Le Comité de liaison relatif au syndrome des bâtiments malsains (basé à Tokyo), qui avait fortement encouragé le ministère de la Santé, du Travail et du Bien-Être à reconnaître l’HCM comme maladie, s’est vu invité en mai dernier à faire une demande officielle de modification au MEDIS-DC. Ce dernier a informé le Comité le 1er juin que la modification est projetée pour le 1er octobre prochain.Le syndrome des bâtiments malsains, un type d’HCM, est déjà couvert par l’assurance maladie. Toutefois, alors que le syndrome des bâtiments malsains est déclenché par une pollution de l’air intérieur par des produits chimiques tels que le formaldéhyde ou le toluène, l’HCM est déclenchée par des produits chimiques présents autant à l’extérieur qu’à l’intérieur de la maison, comme les pesticides ou la fumée de cigarette.
C’est ce qui explique que jusqu’à tout récemment le ministère de la Santé, du Travail et du Bien-Être refusait en principe la couverture d’assurance maladie, au motif d’absence de consensus au sujet de l’affection au sein de la communauté médicale. La liste des maladies est révisée quatre fois l’an sous la supervision de l’Association japonaise des sciences médicales. Puisque les maladies ne faisant pas partie de la liste sont à toutes fins pratiques non couvertes par l’assurance maladie, les médecins ont eu jusqu’à maintenant, pour pratique en matière d’HCM, l’habitude de faire défrayer par leurs s une somme d’environ 20,000 yens par consultation. Ils réclament le reste de leurs honoraires sous le chef d’autre maladies couvertes que l’HCM aurait pu causer, comme par exemple la dépression.

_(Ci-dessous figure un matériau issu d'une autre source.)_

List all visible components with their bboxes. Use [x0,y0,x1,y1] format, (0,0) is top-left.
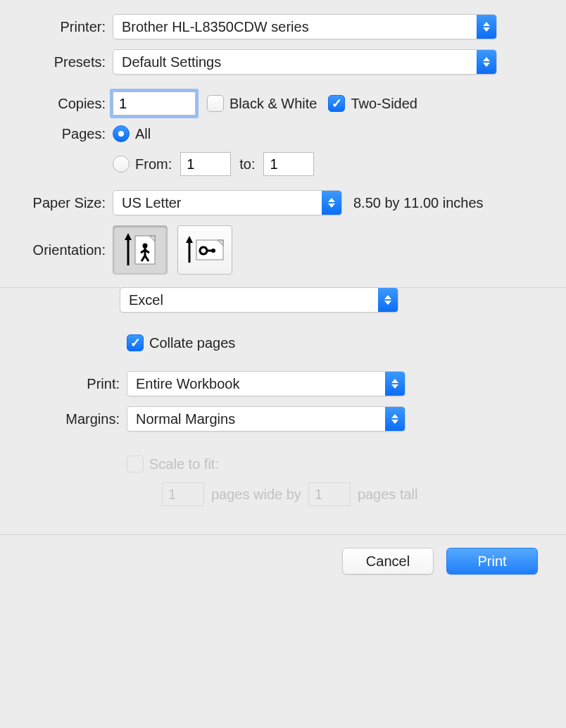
select-stepper-icon [322,191,341,215]
two-sided-checkbox[interactable]: ✓ [328,95,345,112]
print-scope-label: Print: [7,376,127,392]
collate-checkbox[interactable]: ✓ [127,334,144,351]
orientation-portrait-button[interactable] [113,225,168,275]
orientation-label: Orientation: [7,242,113,258]
pages-wide-input [162,482,204,506]
section-select[interactable]: Excel [120,287,398,313]
pages-tall-input [308,482,351,506]
margins-select[interactable]: Normal Margins [127,406,405,432]
landscape-icon [184,232,226,268]
select-stepper-icon [477,50,496,74]
paper-size-select[interactable]: US Letter [113,190,342,215]
select-stepper-icon [385,372,405,396]
presets-label: Presets: [7,54,113,70]
printer-label: Printer: [7,19,113,35]
presets-selected: Default Settings [113,54,477,70]
copies-input[interactable] [113,92,196,115]
select-stepper-icon [477,15,496,39]
pages-to-input[interactable] [263,152,314,176]
two-sided-label: Two-Sided [351,96,417,112]
bw-checkbox[interactable] [207,95,224,112]
section-selected: Excel [120,292,378,308]
print-scope-selected: Entire Workbook [127,376,385,392]
pages-all-label: All [135,126,151,142]
printer-select[interactable]: Brother HL-L8350CDW series [113,14,497,39]
margins-label: Margins: [7,411,127,427]
printer-selected: Brother HL-L8350CDW series [113,19,477,35]
pages-tall-label: pages tall [358,487,418,503]
print-scope-select[interactable]: Entire Workbook [127,371,405,396]
paper-size-label: Paper Size: [7,195,113,211]
pages-from-radio[interactable] [113,156,130,172]
pages-wide-label: pages wide by [211,487,301,503]
scale-label: Scale to fit: [149,456,219,472]
svg-marker-1 [125,233,132,240]
paper-dimensions: 8.50 by 11.00 inches [353,195,484,211]
portrait-icon [122,232,158,268]
pages-from-input[interactable] [180,152,231,176]
select-stepper-icon [385,407,405,431]
pages-all-radio[interactable] [113,125,130,142]
svg-marker-11 [186,236,193,243]
cancel-button[interactable]: Cancel [342,548,434,575]
pages-to-label: to: [239,156,255,172]
pages-from-label: From: [135,156,172,172]
presets-select[interactable]: Default Settings [113,49,497,75]
scale-checkbox[interactable] [127,456,144,472]
svg-point-4 [143,244,148,249]
bw-label: Black & White [229,96,317,112]
collate-label: Collate pages [149,335,235,351]
print-dialog: Printer: Brother HL-L8350CDW series Pres… [0,0,566,589]
pages-label: Pages: [7,126,113,142]
print-button[interactable]: Print [446,548,538,575]
copies-label: Copies: [7,96,113,112]
margins-selected: Normal Margins [127,411,385,427]
orientation-landscape-button[interactable] [177,225,232,275]
select-stepper-icon [378,288,398,312]
paper-size-selected: US Letter [113,195,322,211]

Un porte-parole du ministère de la Santé, du Travail et du Bien-Être indique que bien qu’il n’existe aucune règle empêchant qu’une maladie non-listée soit mentionnée dans les formulaires de réclamation d’honoraires médicaux, la couverture d’assurance d’une maladie listée est plus probable.Le directeur du Centre de soutien aux victimes d’HCM (basé à Yokohama), Monsieur Shinobu Hirota, est d’avis que de voir la condition approuvée officiellement procurera de l’appui moral aux personnes qui en souffrent.